Comment on "Dependence of Performance of Si Nanowire Solar Cells on Geometry of the Nanowires".

A recently published report, titled “Dependence of Performance of Si Nanowire Solar Cells on Geometry of the Nanowires,” has systematically investigated Si structural effects on Si solar cells [1]. According to the report, a significant reduction of optical reflection (~1%) was achieved by using nanoscale-patterned Si structures, which has been realized by metal-assisted wet etching method.

The suppression of reflection on a Si surface may provide the enhanced absorption of the incident light into the light-reactive semiconductor (Si) material and, therefore, could directly improve the solar cell performances. The practical results, however, showed the deviation between the optical absorption and the electrical improvements. We may find this discrepancy from the diode characteristics of nanoscale-patterned photoelectric devices. With smaller Si structures, the Si surface area is proportionally increased along with the patterned Si. Meanwhile, direct etching of Si would drastically induce defect formation on the Si surface, which has been reflected on the higher reverse saturation current density and ideality factor values in the report.

Is it possible to realize the optical benefits into the electrical enhancements? We should reconsider the basic and important rules to resolve it. A solar cell is a device to convert the light energy into the electric energy, which is the only device to produce electric power from the light to date, different from the electric power consumption devices to produce light emission, such as LEDs, displays, and lightings.
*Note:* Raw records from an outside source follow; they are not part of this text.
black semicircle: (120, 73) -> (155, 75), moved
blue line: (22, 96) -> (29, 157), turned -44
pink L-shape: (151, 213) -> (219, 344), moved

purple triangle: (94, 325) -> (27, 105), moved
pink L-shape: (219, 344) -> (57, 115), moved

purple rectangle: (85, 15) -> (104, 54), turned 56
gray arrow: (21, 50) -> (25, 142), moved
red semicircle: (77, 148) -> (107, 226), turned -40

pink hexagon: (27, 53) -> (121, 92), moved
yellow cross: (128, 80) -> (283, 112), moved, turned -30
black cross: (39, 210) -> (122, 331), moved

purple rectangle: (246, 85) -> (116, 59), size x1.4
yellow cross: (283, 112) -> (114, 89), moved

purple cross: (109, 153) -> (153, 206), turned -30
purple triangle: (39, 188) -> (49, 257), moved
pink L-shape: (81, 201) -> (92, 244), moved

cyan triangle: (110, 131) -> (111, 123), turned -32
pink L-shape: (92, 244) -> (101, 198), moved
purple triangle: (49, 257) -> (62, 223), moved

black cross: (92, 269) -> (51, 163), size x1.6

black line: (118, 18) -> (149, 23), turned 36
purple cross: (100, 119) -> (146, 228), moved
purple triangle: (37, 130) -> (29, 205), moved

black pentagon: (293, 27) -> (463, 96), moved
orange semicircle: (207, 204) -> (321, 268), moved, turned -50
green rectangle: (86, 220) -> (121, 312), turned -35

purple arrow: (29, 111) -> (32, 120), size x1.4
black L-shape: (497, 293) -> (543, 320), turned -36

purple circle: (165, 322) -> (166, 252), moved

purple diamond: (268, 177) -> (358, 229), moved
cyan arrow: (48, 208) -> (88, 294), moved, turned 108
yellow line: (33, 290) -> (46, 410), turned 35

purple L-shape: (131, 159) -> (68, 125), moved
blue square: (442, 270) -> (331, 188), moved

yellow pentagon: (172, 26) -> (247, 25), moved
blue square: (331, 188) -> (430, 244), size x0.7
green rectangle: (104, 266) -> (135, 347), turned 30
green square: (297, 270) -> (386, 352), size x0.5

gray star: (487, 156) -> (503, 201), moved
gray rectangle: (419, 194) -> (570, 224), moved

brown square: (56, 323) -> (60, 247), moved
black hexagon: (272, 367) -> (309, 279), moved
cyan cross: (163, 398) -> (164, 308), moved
All these photoelectric devices are based on the diode operation, which has a rectifying current flow due to the potential barrier-junction formation between two work function-different materials. By contacting work function-different materials, major carriers diffused to the counterpart side to establish a space charge region (SCR) in which an electric field exists [2]. The electric field is a driving force to collect the photogenerated carriers, and thus the SCR employment is crucial factor for solar cell performances. Due to the lack of moving carriers (less recombination concern) inside of SCR, the collection efficiency of photogenerated carriers in SCR is ideally perfect. This is a strong clue of functional designs for highly efficient solar cells. The SCR length directly affects the light-active area of collection for photogenerated carriers.

In the report [1], Si nanowire- (SiNW-) embedding structure was doped by spin-on dopant method. Considering the conventional doping profiles, the emitter doping layer formed in several-hundred-nanometer depth from a surface [2]. This means that ~100 nm diameter size SiNWs were entirely doped, resulting in the junction formation of SiNWs (emitter) and a bottom Si substrate (base) to give no effect for SCR surface enlargement. This can be one of the reasons for low electrical performance enhancement from the optical benefits of SiNWs.
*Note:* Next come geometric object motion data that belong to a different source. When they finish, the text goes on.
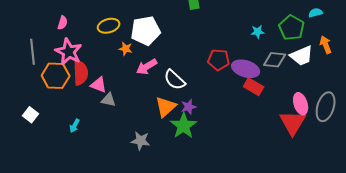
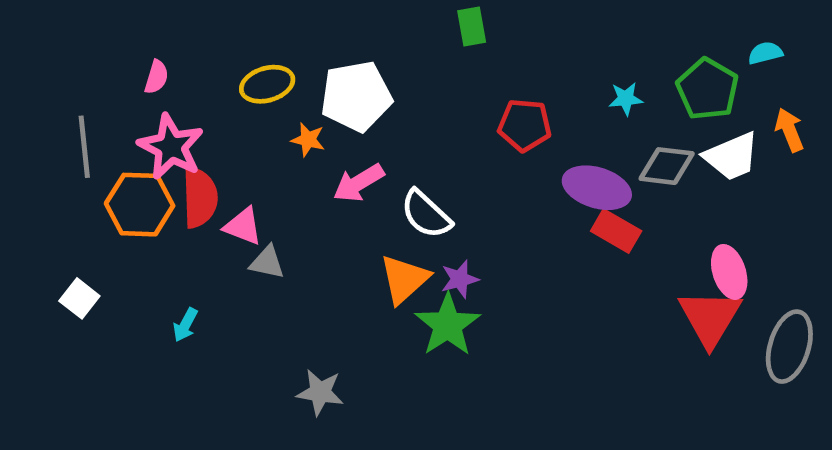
red pentagon: (219, 60) -> (525, 125), moved
gray ellipse: (326, 107) -> (789, 347), moved
gray star: (141, 141) -> (320, 392), moved

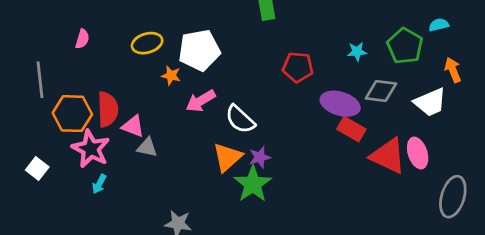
pink star: (171, 147) -> (91, 149), moved
white trapezoid: (732, 156) -> (430, 102), moved
red triangle: (710, 318) -> (388, 156), moved, turned -36

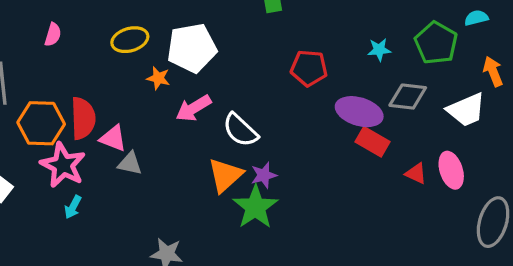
red triangle: (388, 156) -> (416, 174), size x0.5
To achieve the proportional SCR elongation along the nanostructure, a fine doping process, such as ion implantation [3], is highly required to establish the junction inside the nanoscale feature as presented in Figure 1. Additionally, patterning of semiconductor almost always brings the surface defects to cause serious recombination problems. To qualify the junction formation, optically functional designs can be considered. A transparent nanoscale-pattern can be employed onto planar solar cells to separate the optical benefits from the defect-driven electric recombination loss [4]. In case of direct pattering of semiconductor materials, a passivation layer should be applied to coat the patterned semiconductor surface to suppress the defect concerns [3, 5, 6].

Figure 1

Effects of doping profiles to space charge region (SCR). Conventional thermal doping process induces entire emitter formation through the nanostructures. Fine doping ensures the emitter/base formation in a single nanostructure, which elongates the surface of SCR.